(Saved entries)
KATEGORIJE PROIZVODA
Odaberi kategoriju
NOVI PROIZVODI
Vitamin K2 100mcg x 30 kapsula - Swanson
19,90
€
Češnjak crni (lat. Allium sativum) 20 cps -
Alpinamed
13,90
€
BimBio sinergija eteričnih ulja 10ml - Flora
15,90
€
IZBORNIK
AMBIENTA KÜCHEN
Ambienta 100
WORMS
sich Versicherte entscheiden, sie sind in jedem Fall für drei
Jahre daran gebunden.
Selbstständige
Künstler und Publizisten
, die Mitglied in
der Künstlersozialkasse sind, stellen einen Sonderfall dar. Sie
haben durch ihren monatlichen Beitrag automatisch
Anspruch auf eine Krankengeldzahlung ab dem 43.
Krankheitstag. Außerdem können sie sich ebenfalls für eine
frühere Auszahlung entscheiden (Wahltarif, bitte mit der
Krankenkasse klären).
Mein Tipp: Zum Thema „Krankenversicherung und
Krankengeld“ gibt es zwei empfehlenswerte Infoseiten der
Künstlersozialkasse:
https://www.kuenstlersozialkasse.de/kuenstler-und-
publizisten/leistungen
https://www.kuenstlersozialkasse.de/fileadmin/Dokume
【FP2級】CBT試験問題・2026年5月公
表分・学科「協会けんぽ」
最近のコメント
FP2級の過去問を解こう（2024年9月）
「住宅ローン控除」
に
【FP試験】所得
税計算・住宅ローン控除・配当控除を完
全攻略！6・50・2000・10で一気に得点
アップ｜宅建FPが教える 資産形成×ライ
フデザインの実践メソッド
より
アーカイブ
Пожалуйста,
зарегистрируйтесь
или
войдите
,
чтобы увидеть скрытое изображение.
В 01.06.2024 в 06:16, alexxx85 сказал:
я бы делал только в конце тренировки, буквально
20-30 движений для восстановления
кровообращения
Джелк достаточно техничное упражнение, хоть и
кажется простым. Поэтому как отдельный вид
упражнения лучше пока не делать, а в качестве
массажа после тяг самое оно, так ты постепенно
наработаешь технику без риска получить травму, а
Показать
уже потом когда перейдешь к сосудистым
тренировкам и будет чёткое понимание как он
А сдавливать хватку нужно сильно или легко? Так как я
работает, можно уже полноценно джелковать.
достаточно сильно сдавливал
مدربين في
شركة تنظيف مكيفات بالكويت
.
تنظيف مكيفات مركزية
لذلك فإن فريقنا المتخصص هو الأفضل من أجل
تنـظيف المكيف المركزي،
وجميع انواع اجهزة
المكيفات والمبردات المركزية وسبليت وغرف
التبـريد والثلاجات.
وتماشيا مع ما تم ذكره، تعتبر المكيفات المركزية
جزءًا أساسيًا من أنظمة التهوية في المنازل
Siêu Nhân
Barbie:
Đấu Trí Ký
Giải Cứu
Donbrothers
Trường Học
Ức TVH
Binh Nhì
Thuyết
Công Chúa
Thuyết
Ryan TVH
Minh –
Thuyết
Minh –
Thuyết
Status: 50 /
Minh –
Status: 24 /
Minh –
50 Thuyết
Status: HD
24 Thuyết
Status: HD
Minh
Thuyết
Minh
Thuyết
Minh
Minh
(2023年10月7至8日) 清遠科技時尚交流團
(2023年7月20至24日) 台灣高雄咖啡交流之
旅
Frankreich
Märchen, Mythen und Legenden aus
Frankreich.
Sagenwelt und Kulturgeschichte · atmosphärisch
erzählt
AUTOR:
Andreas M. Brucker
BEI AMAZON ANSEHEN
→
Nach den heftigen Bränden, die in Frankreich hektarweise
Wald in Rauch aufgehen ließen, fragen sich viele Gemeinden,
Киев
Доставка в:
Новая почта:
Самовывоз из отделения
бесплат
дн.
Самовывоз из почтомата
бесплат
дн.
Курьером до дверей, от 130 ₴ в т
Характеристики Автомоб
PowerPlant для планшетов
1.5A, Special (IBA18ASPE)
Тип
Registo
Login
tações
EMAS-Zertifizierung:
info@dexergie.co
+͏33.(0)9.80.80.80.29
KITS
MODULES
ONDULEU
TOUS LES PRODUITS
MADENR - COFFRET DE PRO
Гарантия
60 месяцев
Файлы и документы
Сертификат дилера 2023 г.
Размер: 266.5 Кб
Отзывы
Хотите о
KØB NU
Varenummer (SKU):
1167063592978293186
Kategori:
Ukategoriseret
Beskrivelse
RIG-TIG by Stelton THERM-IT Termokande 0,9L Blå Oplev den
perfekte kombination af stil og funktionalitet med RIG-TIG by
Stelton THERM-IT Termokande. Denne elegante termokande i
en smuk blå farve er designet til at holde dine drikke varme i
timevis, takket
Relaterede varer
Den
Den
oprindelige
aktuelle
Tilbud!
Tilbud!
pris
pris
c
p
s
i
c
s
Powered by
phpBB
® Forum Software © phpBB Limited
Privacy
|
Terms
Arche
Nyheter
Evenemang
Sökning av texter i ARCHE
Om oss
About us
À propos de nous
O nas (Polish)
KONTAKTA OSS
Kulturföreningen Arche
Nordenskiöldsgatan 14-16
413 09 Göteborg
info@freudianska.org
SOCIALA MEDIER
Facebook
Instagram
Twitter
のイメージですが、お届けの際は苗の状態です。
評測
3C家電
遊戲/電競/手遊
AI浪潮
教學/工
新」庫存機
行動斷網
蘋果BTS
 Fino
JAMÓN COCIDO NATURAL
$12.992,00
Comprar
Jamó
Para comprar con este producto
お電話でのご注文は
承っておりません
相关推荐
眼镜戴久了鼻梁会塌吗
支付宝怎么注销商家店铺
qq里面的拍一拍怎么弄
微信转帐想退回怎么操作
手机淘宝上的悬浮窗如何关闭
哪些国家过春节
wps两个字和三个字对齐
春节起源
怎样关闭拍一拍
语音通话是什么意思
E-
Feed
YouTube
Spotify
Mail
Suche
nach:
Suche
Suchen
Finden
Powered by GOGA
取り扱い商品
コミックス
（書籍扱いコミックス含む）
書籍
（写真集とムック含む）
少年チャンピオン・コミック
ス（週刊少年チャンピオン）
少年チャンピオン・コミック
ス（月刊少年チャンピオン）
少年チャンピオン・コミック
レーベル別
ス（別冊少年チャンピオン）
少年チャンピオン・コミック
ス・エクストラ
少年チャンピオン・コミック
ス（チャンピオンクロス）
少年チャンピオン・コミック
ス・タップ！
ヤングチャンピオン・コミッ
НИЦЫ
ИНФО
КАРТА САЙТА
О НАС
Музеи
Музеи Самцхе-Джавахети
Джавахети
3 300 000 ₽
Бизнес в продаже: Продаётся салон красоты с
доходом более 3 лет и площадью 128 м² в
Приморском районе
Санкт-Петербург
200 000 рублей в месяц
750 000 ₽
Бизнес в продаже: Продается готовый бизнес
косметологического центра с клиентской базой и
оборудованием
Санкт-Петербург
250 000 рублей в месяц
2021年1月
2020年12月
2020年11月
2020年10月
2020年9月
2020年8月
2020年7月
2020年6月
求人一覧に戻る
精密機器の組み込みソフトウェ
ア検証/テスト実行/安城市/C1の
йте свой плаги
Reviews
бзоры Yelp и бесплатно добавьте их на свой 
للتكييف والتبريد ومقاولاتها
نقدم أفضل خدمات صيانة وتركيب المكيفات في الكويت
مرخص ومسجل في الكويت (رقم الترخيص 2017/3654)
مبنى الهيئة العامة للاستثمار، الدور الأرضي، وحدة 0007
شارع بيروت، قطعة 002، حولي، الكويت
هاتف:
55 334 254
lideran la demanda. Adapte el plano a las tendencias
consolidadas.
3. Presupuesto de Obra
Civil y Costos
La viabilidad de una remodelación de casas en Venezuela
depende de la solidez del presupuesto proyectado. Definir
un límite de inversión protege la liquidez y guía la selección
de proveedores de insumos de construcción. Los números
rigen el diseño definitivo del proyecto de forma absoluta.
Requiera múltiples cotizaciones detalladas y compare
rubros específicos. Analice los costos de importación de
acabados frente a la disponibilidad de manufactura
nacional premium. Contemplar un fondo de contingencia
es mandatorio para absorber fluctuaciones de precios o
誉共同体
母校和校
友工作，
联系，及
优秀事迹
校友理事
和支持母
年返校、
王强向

▶ _Exercise goal_
The required output is each line of the entries that contains the word "THERM".

▶ _Output for this task_
RIG-TIG by Stelton THERM-IT Termokande 0,9L Blå Oplev den
Stelton THERM-IT Termokande. Denne elegante termokande i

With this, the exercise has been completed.